**To do:**
Please reproduce the lines of the records below from the one holding "Your review" through the one holding "- PC komponenty", inclusive, skipping all pictures.

**Record excerpts:**
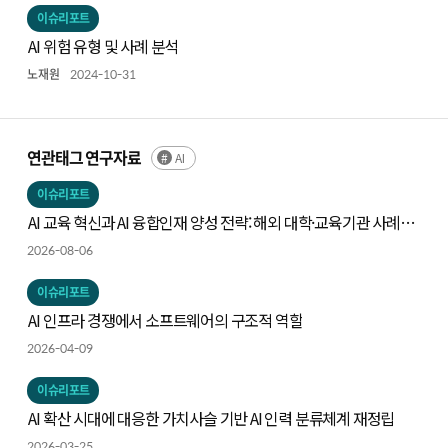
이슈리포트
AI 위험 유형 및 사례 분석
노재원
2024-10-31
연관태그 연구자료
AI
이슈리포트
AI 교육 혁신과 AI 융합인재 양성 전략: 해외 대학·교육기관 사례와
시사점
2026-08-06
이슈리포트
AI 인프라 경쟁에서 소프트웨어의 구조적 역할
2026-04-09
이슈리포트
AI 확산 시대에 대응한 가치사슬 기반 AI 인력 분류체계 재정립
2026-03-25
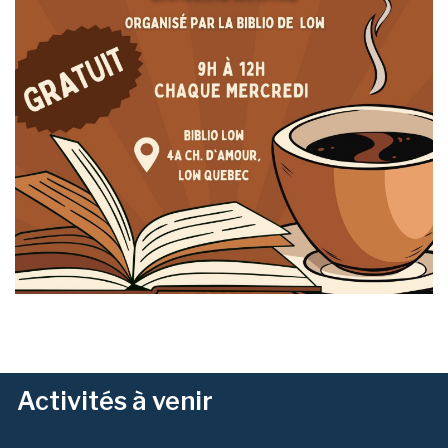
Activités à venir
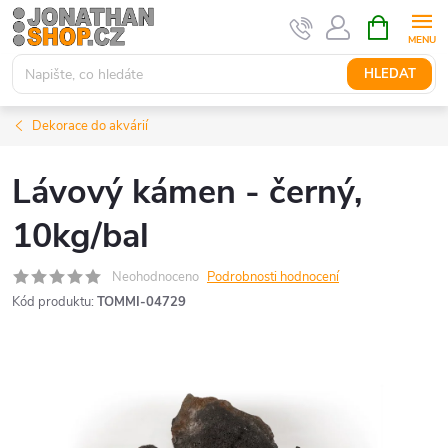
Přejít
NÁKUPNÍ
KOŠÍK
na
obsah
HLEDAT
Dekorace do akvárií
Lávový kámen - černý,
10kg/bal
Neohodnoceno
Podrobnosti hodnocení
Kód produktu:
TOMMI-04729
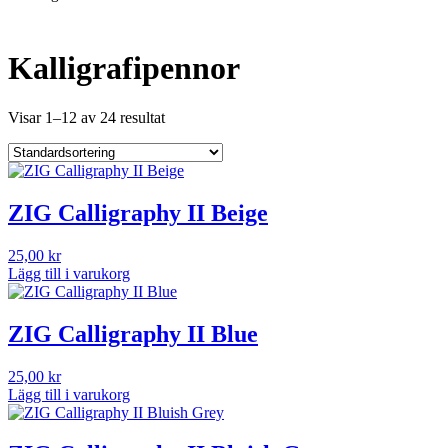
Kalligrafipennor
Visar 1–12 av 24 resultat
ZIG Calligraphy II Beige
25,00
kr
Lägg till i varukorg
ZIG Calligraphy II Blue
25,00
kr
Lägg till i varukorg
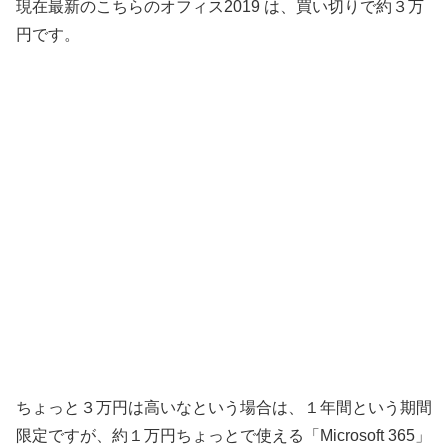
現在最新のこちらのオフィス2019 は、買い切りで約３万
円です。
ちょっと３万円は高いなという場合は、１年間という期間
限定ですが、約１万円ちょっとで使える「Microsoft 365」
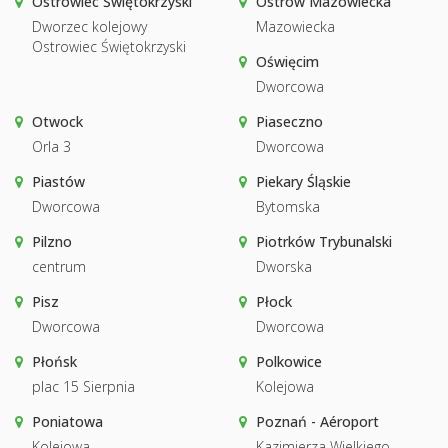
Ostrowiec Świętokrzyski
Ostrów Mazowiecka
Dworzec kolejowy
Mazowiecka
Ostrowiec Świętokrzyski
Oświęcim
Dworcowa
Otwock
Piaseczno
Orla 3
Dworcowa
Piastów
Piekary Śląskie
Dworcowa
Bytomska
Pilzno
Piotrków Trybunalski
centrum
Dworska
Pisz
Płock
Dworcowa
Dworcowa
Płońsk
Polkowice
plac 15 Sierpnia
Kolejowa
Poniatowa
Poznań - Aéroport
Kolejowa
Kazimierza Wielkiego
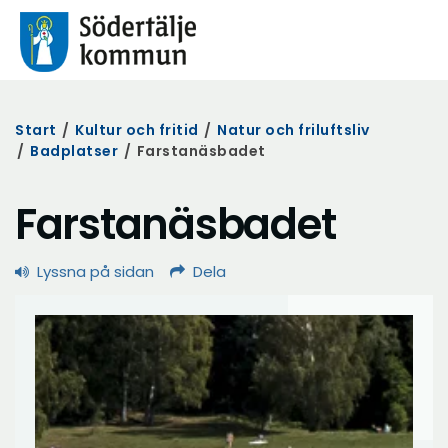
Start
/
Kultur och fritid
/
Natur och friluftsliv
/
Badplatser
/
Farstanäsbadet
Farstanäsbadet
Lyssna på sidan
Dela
--
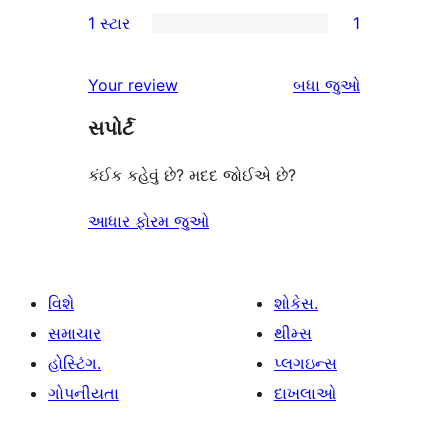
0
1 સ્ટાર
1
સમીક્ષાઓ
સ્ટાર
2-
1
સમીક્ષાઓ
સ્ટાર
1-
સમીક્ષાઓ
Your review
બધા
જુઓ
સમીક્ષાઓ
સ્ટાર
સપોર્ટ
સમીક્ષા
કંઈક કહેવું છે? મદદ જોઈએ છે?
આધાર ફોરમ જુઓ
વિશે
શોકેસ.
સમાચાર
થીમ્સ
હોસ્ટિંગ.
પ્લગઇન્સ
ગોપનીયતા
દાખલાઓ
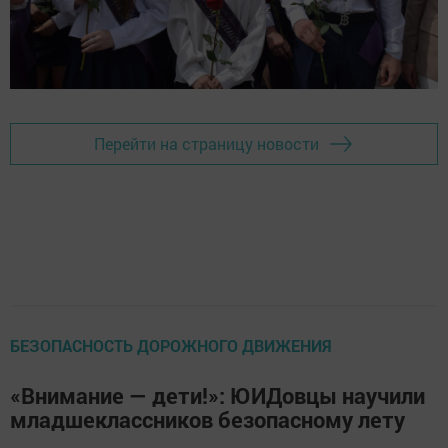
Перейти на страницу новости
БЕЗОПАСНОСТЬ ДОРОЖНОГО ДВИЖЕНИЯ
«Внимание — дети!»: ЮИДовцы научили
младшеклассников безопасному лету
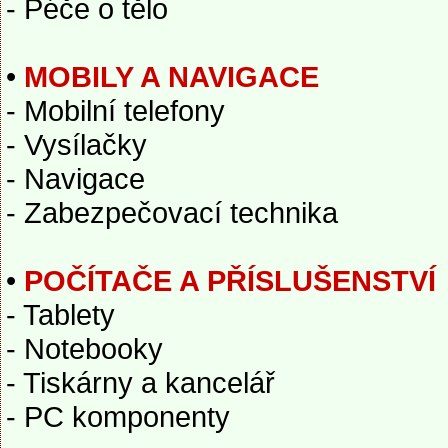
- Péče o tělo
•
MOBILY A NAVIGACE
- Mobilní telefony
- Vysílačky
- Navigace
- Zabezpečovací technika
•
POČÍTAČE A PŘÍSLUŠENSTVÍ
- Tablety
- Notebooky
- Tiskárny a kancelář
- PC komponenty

**Solution for this problem:**
Your review
બધા
જુઓ
સમીક્ષાઓ
સ્ટાર
સપોર્ટ
સમીક્ષા
કંઈક કહેવું છે? મદદ જોઈએ છે?
આધાર ફોરમ જુઓ
વિશે
શોકેસ.
સમાચાર
થીમ્સ
હોસ્ટિંગ.
પ્લગઇન્સ
ગોપનીયતા
દાખલાઓ
Перейти на страницу новости
БЕЗОПАСНОСТЬ ДОРОЖНОГО ДВИЖЕНИЯ
«Внимание — дети!»: ЮИДовцы научили
младшеклассников безопасному лету
- Péče o tělo
•
MOBILY A NAVIGACE
- Mobilní telefony
- Vysílačky
- Navigace
- Zabezpečovací technika
•
POČÍTAČE A PŘÍSLUŠENSTVÍ
- Tablety
- Notebooky
- Tiskárny a kancelář
- PC komponenty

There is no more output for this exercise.